Here’s the video from my recent SFL Webinar, Women and the Moral Case for Liberty.
This was actually quite a controversial webinar. Many people were very upset that SFL would actually host someone willing to talk about feminism. In Europe, I was accused of being a “socialist infiltrator.” In the US, people, as per ush, ignorantly straw-manned feminism. This is clearly a very important topic, and one that many people are clearly not very well-informed on. So I really appreciate SFL for giving me this opportunity to speak, despite the outcry from the rank-and-file.
Unlike many “free-market” organizations, whose leadership ignore and exclude women and turn a blind eye when their membership is openly hostile, SFL leadership continually rises to the challenge when it comes to sexism in the liberty movement. I am so proud of SFL and honored to be a part of this organization.
Just read this letter that went out to the SFL mailing list to promote the webinar:
When I started college, I aligned myself with the liberal left because of its emphasis on women’s issues and strong feminist rhetoric. After discovering the philosophy of liberty, however, I saw how my belief in women’s equality complimented my newfound identity as a libertarian.
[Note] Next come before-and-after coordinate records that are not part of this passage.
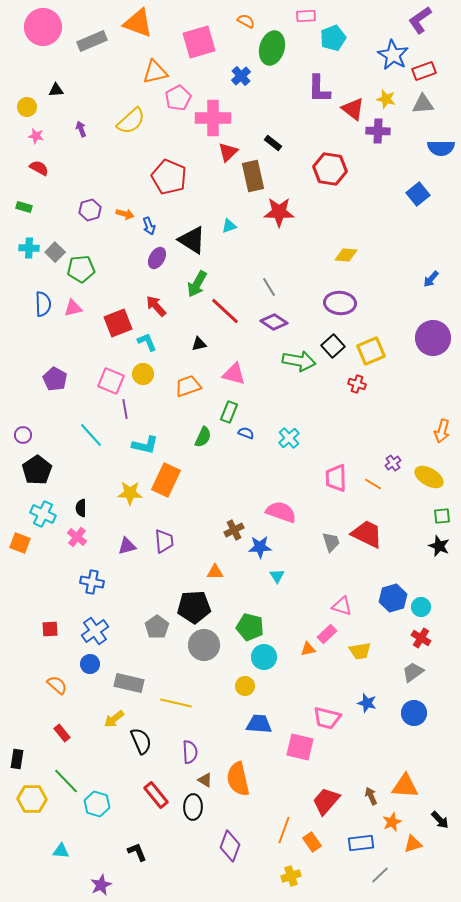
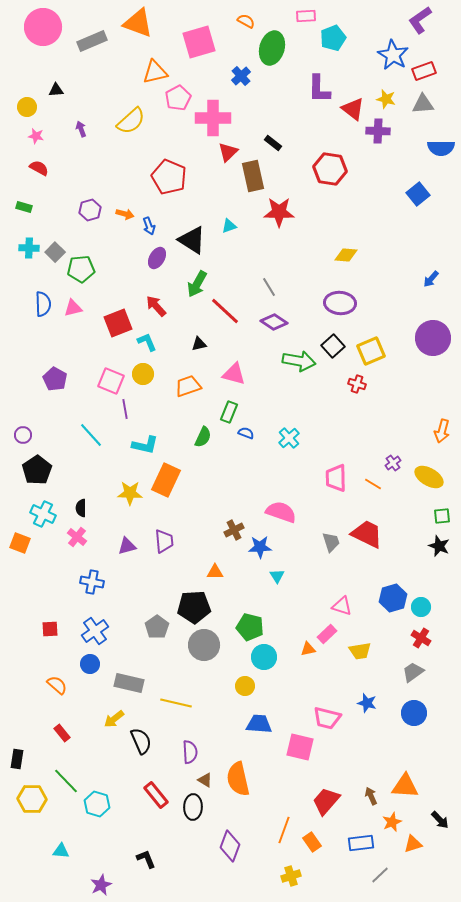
black L-shape at (137, 852): moved 9 px right, 7 px down
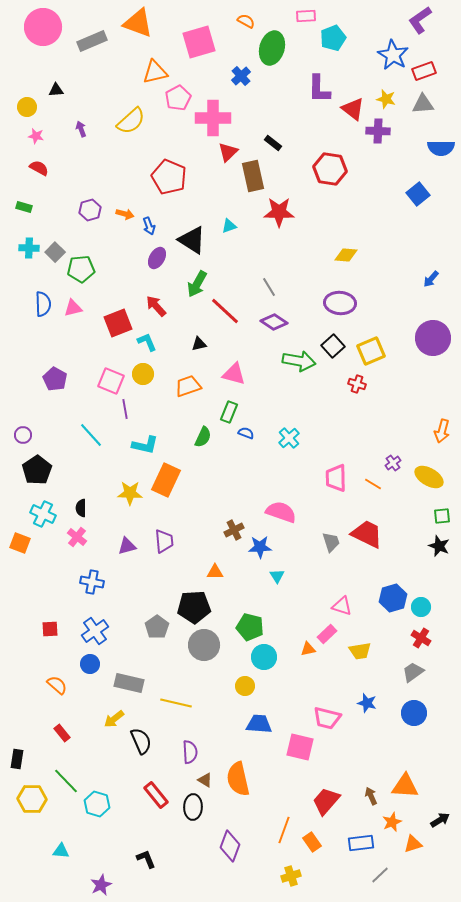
black arrow at (440, 820): rotated 78 degrees counterclockwise
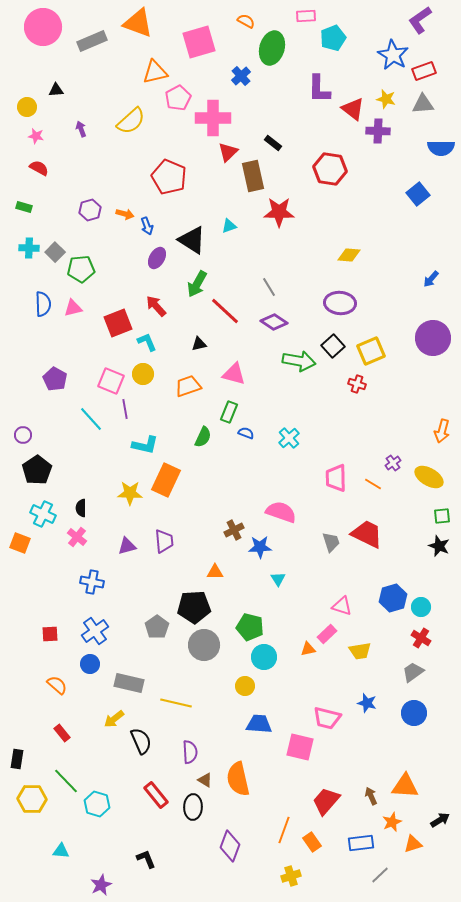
blue arrow at (149, 226): moved 2 px left
yellow diamond at (346, 255): moved 3 px right
cyan line at (91, 435): moved 16 px up
cyan triangle at (277, 576): moved 1 px right, 3 px down
red square at (50, 629): moved 5 px down
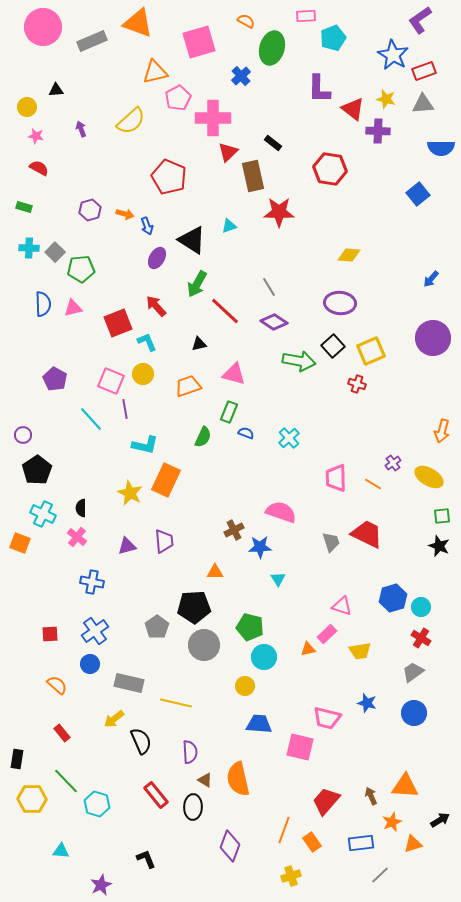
yellow star at (130, 493): rotated 25 degrees clockwise
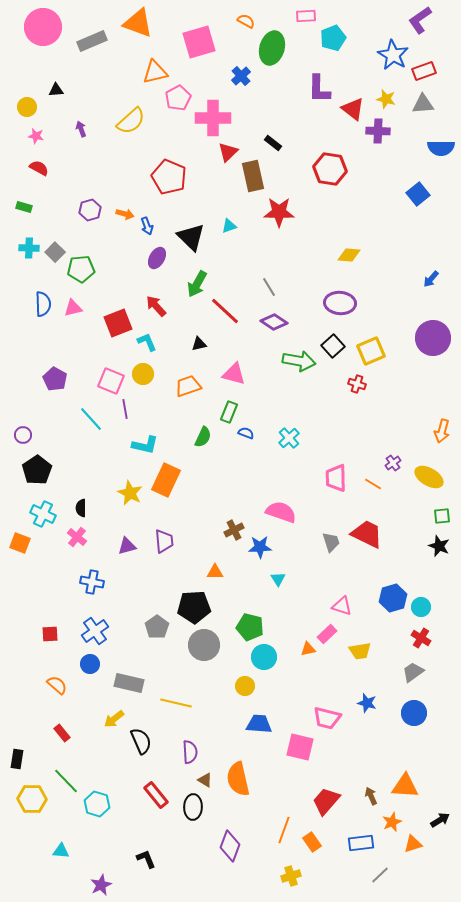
black triangle at (192, 240): moved 1 px left, 3 px up; rotated 12 degrees clockwise
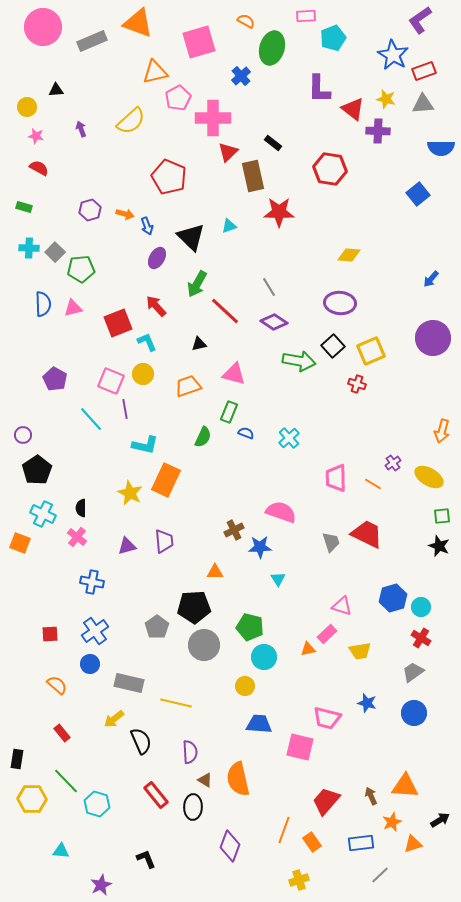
yellow cross at (291, 876): moved 8 px right, 4 px down
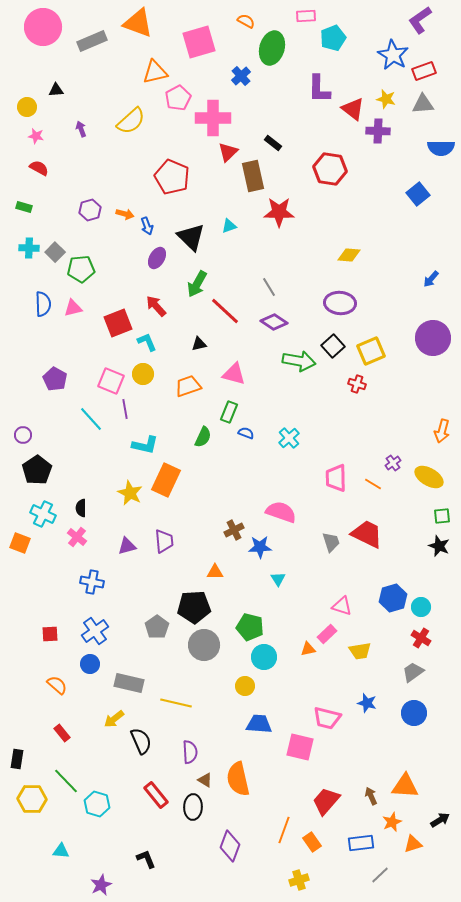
red pentagon at (169, 177): moved 3 px right
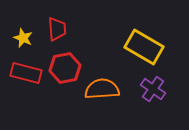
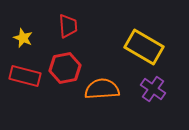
red trapezoid: moved 11 px right, 3 px up
red rectangle: moved 1 px left, 3 px down
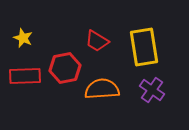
red trapezoid: moved 29 px right, 15 px down; rotated 125 degrees clockwise
yellow rectangle: rotated 51 degrees clockwise
red rectangle: rotated 16 degrees counterclockwise
purple cross: moved 1 px left, 1 px down
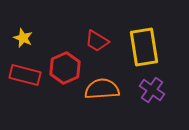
red hexagon: rotated 12 degrees counterclockwise
red rectangle: moved 1 px up; rotated 16 degrees clockwise
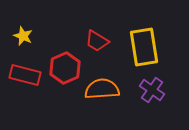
yellow star: moved 2 px up
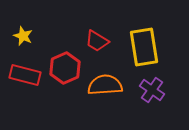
orange semicircle: moved 3 px right, 4 px up
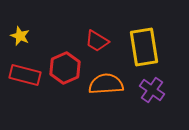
yellow star: moved 3 px left
orange semicircle: moved 1 px right, 1 px up
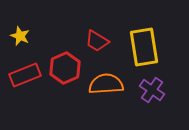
red rectangle: rotated 36 degrees counterclockwise
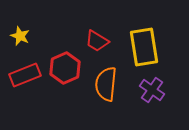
orange semicircle: rotated 80 degrees counterclockwise
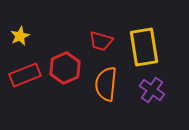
yellow star: rotated 24 degrees clockwise
red trapezoid: moved 4 px right; rotated 15 degrees counterclockwise
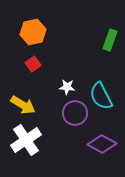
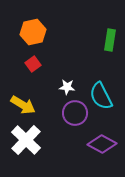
green rectangle: rotated 10 degrees counterclockwise
white cross: rotated 12 degrees counterclockwise
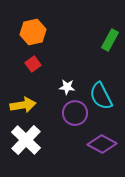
green rectangle: rotated 20 degrees clockwise
yellow arrow: rotated 40 degrees counterclockwise
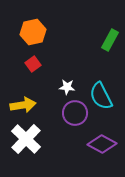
white cross: moved 1 px up
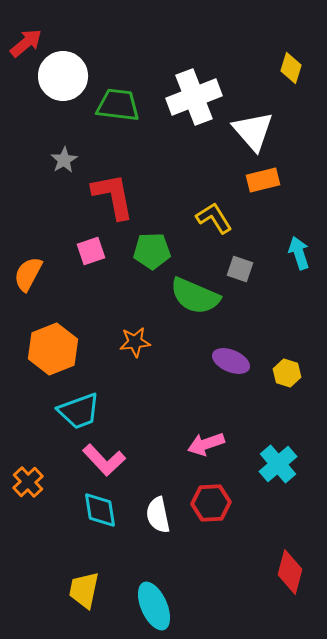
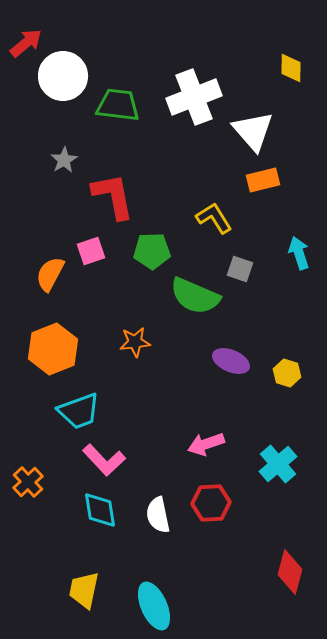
yellow diamond: rotated 16 degrees counterclockwise
orange semicircle: moved 22 px right
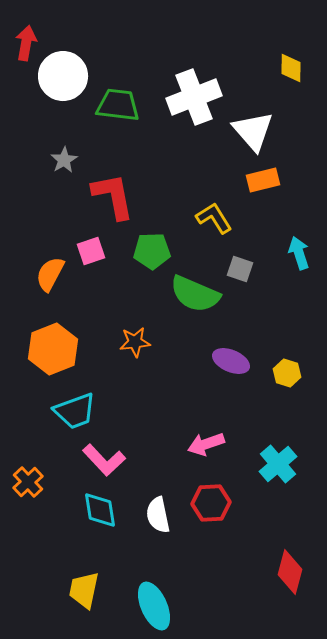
red arrow: rotated 40 degrees counterclockwise
green semicircle: moved 2 px up
cyan trapezoid: moved 4 px left
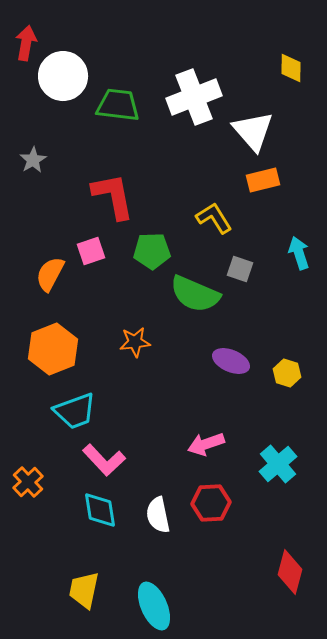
gray star: moved 31 px left
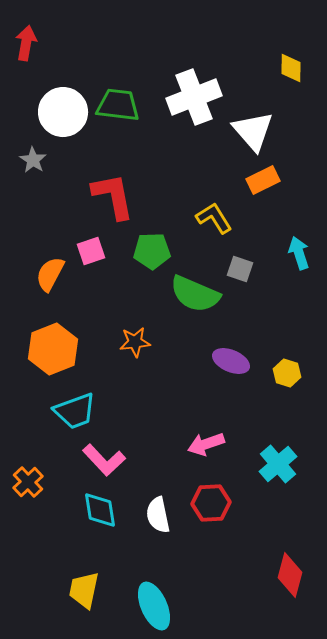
white circle: moved 36 px down
gray star: rotated 8 degrees counterclockwise
orange rectangle: rotated 12 degrees counterclockwise
red diamond: moved 3 px down
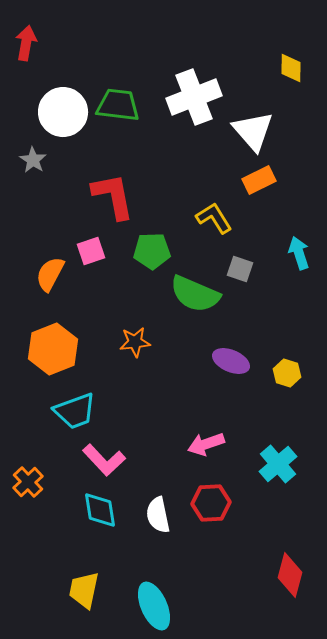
orange rectangle: moved 4 px left
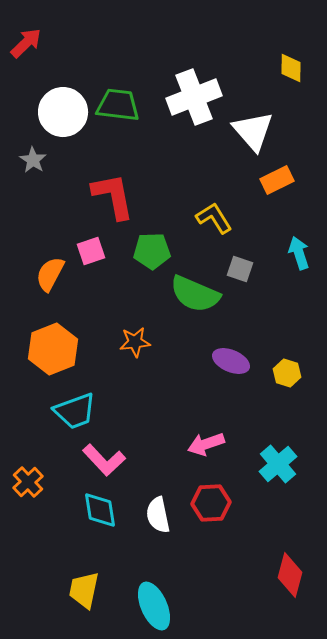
red arrow: rotated 36 degrees clockwise
orange rectangle: moved 18 px right
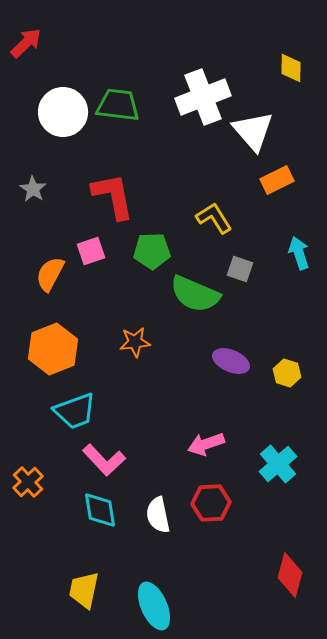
white cross: moved 9 px right
gray star: moved 29 px down
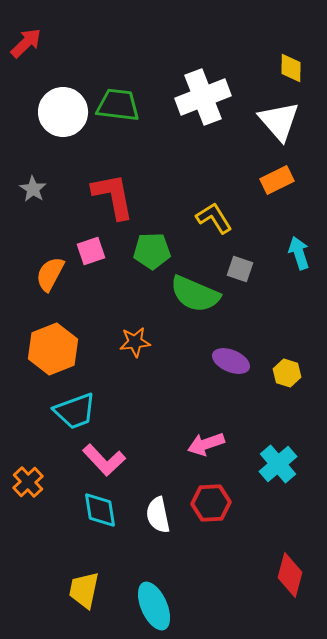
white triangle: moved 26 px right, 10 px up
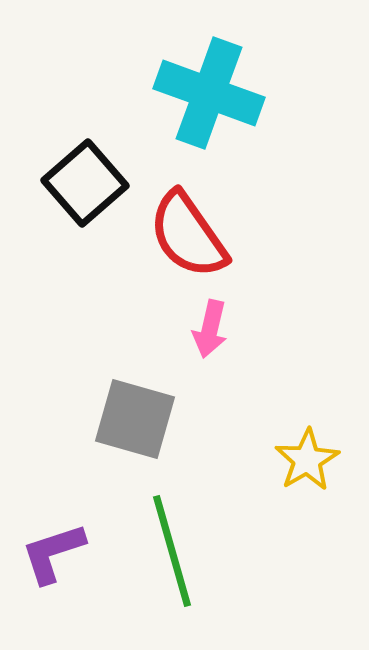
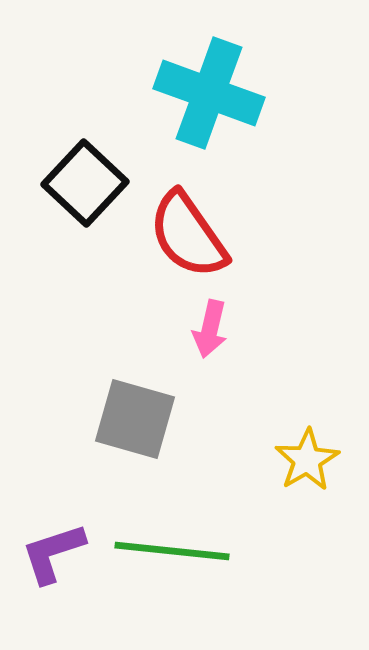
black square: rotated 6 degrees counterclockwise
green line: rotated 68 degrees counterclockwise
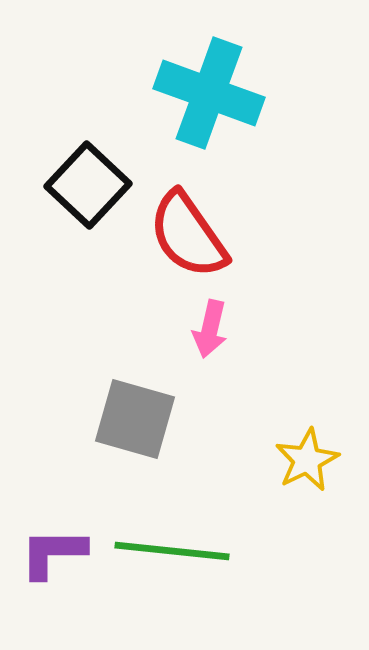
black square: moved 3 px right, 2 px down
yellow star: rotated 4 degrees clockwise
purple L-shape: rotated 18 degrees clockwise
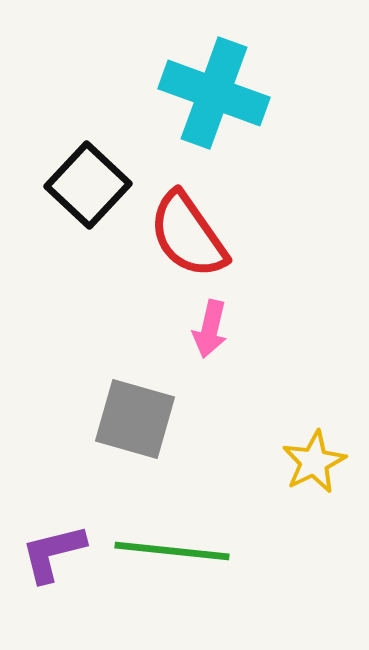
cyan cross: moved 5 px right
yellow star: moved 7 px right, 2 px down
purple L-shape: rotated 14 degrees counterclockwise
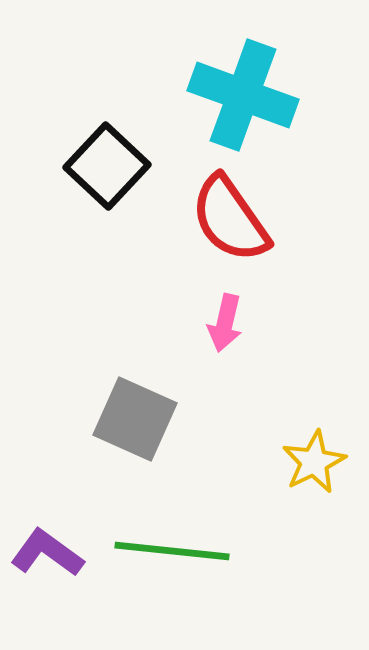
cyan cross: moved 29 px right, 2 px down
black square: moved 19 px right, 19 px up
red semicircle: moved 42 px right, 16 px up
pink arrow: moved 15 px right, 6 px up
gray square: rotated 8 degrees clockwise
purple L-shape: moved 6 px left; rotated 50 degrees clockwise
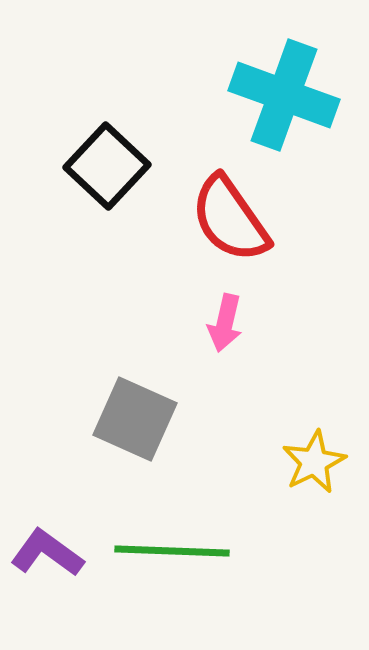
cyan cross: moved 41 px right
green line: rotated 4 degrees counterclockwise
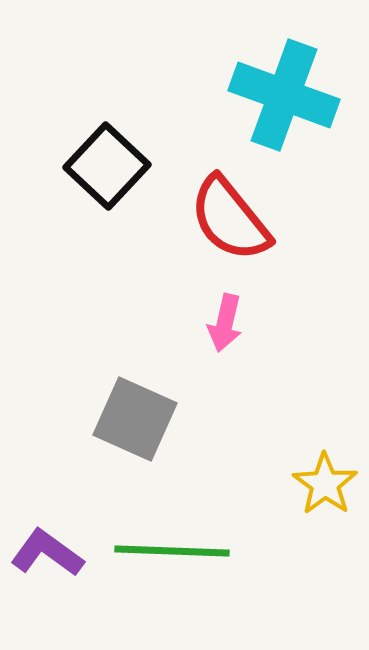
red semicircle: rotated 4 degrees counterclockwise
yellow star: moved 11 px right, 22 px down; rotated 10 degrees counterclockwise
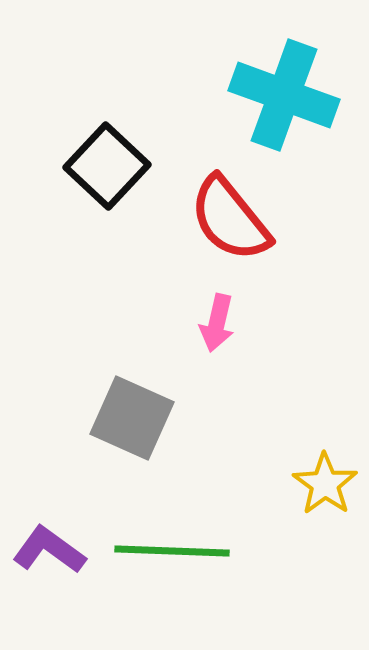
pink arrow: moved 8 px left
gray square: moved 3 px left, 1 px up
purple L-shape: moved 2 px right, 3 px up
Libertarians and feminists share many common values and priorities, including advancing opportunities for women of all ages and ethnicities, supporting freedom of choice, and working towards reducing the centralization of power in any structure or institution. As a libertarian feminist, I support all of these assertions of human rights by women. The fight for individual liberty and prosperity for all must specifically include women, and their struggle to gain equality with men as both laborers and leaders.
Join Students For Liberty and students from all over the world tomorrow night for a webinar discussion with Sex and the State Editor-in-Chief Cathy Reisenwitz on women’s issues and the morality of liberty. I hope you’ll join me in exploring this important topic in tomorrow’s webinar.
In her autobiography, Elaine Brown, the former leader of the Black Panther Party, notes that “the value of my life had been obliterated as much by being female as by being black and poor. Racism and sexism in America were equal partners in my oppression.” Similarly, as libertarians, we must fight just as hard for the rights of women as we do for the rights of all suppressed people. We must denounce oppression in all of its forms, including a social order primarily dominated by men.
I hope you’ll join me in the conversation tomorrow night! Be sure to register here!
Southeast Regional Director, Students For Liberty
“Unlike many “free-market” organizations, whose leadership ignore and exclude women and turn a blind eye when their membership is openly hostile…”
Name names. Who in the libertarian movement has done this?
Sigh. Fine. I hate to do this to them but… the GOP.
The GOP is the Libertarian Movement? Since when?
You know that the GOP is not a free market organization, nor in toto part of the libertarian movement.
Surely this happens all of the time. Give us some examples of leaders of free market organizations “ignor[ing] and exclud[ing] women and turn[ing] a blind eye when their membership is openly hostile.”
If you want this done, how about you do it?
I’m not making allegations. You are. Do you not have an example?
Perhaps not strictly from a “free market organization” perspective, but politicians like Rick Santorum have a serious problem with women and their concerns: https://www.youtube.com/watch?v=l-8zaEyvRno
Lots of good stuff in there. I liked your explanation of certain feminist jargon, as you were able to translate it (such as privilege) in a very accessible way. That’s one of the main problems I see that feminists tend to have, that they are used to certain jargon and expect people not familiar with it to understand what’s being said.
That said, from reading different feminist websites, I do see another problem of interpreting social phenomena not with methodological individualism but through holism, as well as generally missing plausible alternative explanations. It’s the common problem of seeing everything through the lens of what you specialize in. This is hardly limited to feminism, but it does seem to be pervasive.
However, probably the most positive feature found in most subgroups of feminism that is compatible with libertarianism is that most feminists want to address and change cultural attitudes instead of simply relying on the state to accomplish their goals. I liked that you focused on gendered expectations as a plausible explanation for certain phenomena, instead of the all too common explanation of straightforward misogyny.
Great job, and I think it worked very well as an introduction to feminism for libertarian.
Good points, I agree, and thank you so much!
Thank goodness for this much-needed talk. The fact that this is controversial within the liberty movement just shows how much it is needed. You are breaking ground Cathy.